Work item →
Every line below that holds the string "Publications" must be copied.

== Segment start ==

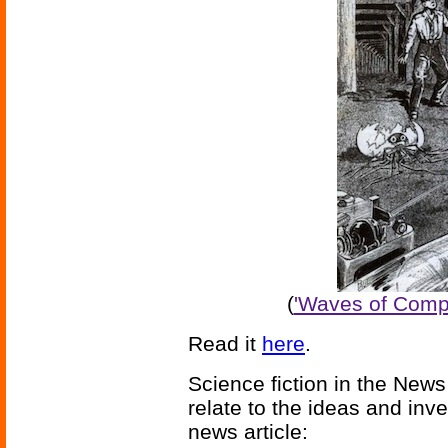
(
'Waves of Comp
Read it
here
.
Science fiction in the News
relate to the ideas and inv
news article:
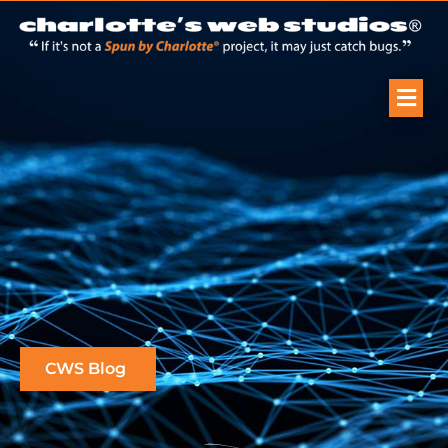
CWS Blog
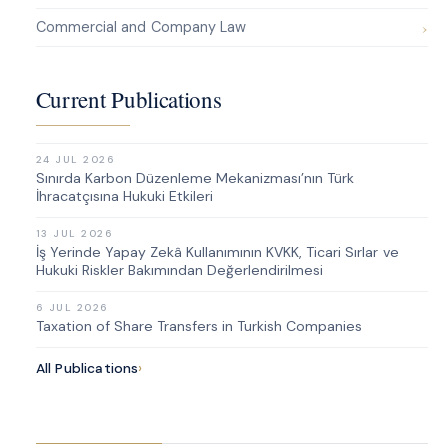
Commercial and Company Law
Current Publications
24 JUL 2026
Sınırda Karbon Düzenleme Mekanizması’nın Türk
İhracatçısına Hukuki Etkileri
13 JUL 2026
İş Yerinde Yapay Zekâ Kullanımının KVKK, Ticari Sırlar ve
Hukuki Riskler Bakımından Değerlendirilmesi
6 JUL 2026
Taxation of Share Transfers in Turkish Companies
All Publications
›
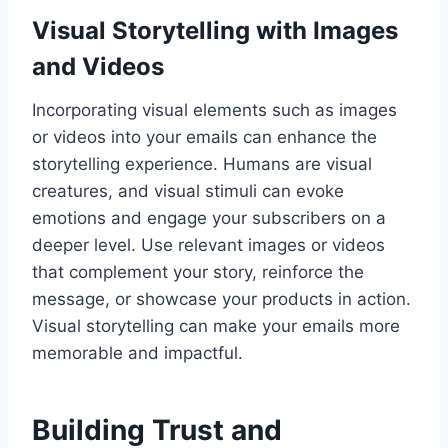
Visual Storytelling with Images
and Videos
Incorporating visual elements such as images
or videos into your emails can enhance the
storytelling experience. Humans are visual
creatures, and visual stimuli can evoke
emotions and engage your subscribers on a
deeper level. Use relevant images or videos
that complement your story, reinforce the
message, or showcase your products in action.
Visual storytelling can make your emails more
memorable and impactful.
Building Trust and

== Segment end ==
== Segment start ==

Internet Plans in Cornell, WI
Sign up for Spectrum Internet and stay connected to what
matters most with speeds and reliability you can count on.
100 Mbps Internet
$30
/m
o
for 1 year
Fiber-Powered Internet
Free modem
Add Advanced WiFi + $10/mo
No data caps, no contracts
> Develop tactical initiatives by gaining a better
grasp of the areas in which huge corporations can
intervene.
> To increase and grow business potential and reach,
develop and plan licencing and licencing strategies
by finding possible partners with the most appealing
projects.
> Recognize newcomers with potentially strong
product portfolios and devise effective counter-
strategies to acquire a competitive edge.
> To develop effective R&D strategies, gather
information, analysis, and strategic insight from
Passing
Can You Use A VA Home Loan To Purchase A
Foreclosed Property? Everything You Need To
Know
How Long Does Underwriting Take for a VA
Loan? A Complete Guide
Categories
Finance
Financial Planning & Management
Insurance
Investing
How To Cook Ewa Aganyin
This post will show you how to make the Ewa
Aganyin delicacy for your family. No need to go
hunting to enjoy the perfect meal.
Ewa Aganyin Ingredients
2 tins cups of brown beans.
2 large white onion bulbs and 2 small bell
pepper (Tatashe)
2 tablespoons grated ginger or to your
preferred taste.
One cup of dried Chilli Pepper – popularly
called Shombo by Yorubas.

== Segment end ==

Written response →
Current Publications
All Publications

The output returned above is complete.